Maior anunciante em digital do Brasil, Dafiti fala sobre estratégias para potencializar negócio

Com um claro objetivo em comum, os sócios Malte Horeyseck, Malte Huffmann, Philipp Povel e Thibaud Lecuyer criaram a Dafiti em 2011. Em um apartamento de vinte metros quadrados, começaram com a venda de calçados pela internet.

Atualizado em 18/09/2014 às 14:09, por Gabriela Ferigato.

Hoje, pouco mais de três anos depois, a empresa trabalha também com roupas, acessórios, produtos de beleza, para casa e esportes. São quase cem mil produtos derivados de mil marcas diferentes. A maior receita ainda provém da categoria que deu origem ao negócio, a de calçados – com 50% do montante.

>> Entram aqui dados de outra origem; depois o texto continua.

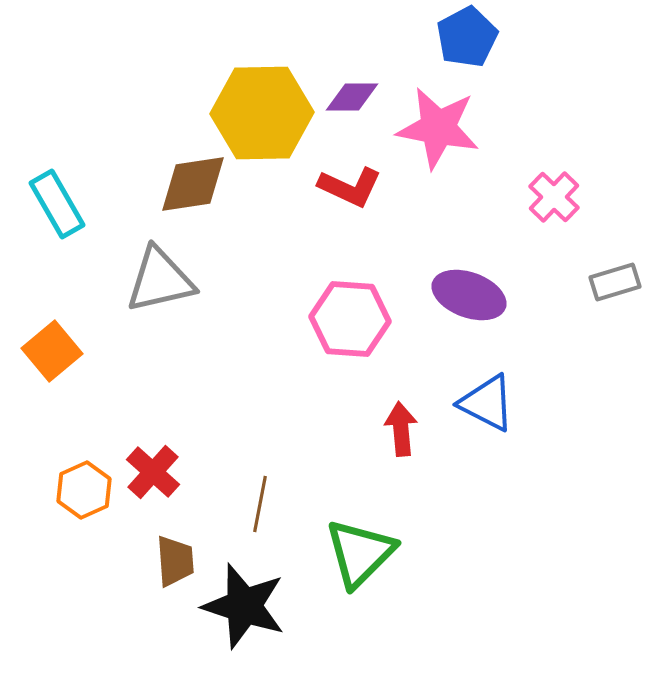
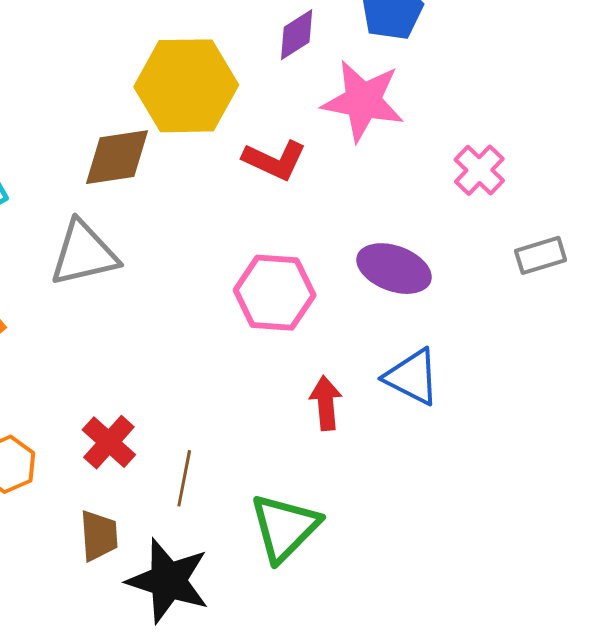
purple diamond: (352, 97) -> (297, 35), moved, turned -32
red cross: (153, 472) -> (109, 442), moved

Crédito:Divulgação Malte Huffmann é sócio e responsável pelo marketing da Dafiti

Se antigamente as palavras “compra” e “internet”, quando pronunciadas juntas, causavam certo receio entre os consumidores, hoje os números mostram uma realidade muito mais segura. Apenas no primeiro semestre de 2014, o comércio eletrônico brasileiro registrou faturamento de R$ 16 bilhões, crescimento de 26% em relação ao mesmo período do ano passado. Segundo dados da E-bit, empresa especializada no segmento, a categoria de moda e acessórios é líder nas vendas.

Pode-se afirmar que a Dafiti é parte responsável nesse processo. Atualmente, sua página recebe até cinquenta milhões de visitas por mês. “Quando abrimos a Dafiti, a categoria de moda estava na vigésima posição no e-commerce. Hoje está na primeira. Claro que isso não aconteceu somente por nossa causa, mas conciliou. O crescimento reflete a aceitação por parte do cliente em consumir pela internet”, afirma Malte Huffmann , sócio-fundador e responsável pela área de marketing.


E para se consolidar como um player de moda no mercado, a empresa não poupa investimentos em publicidade. No ano passado, a Dafiti despontou como o principal anunciante on-line no Brasil com 2,3 bilhões de impressões visualizadas, segundo dados da comScore. “Investimos 90% da nossa verba em mídias digitais. O percentual restante é dividido em televisão, rádio e impresso. Acreditamos muito nesse canal, mas sabemos que também não é fácil construir uma marca 100% no on-line”, completa.


IMPRENSA Mídia – Qual a estrutura da Dafiti no Brasil e no mundo?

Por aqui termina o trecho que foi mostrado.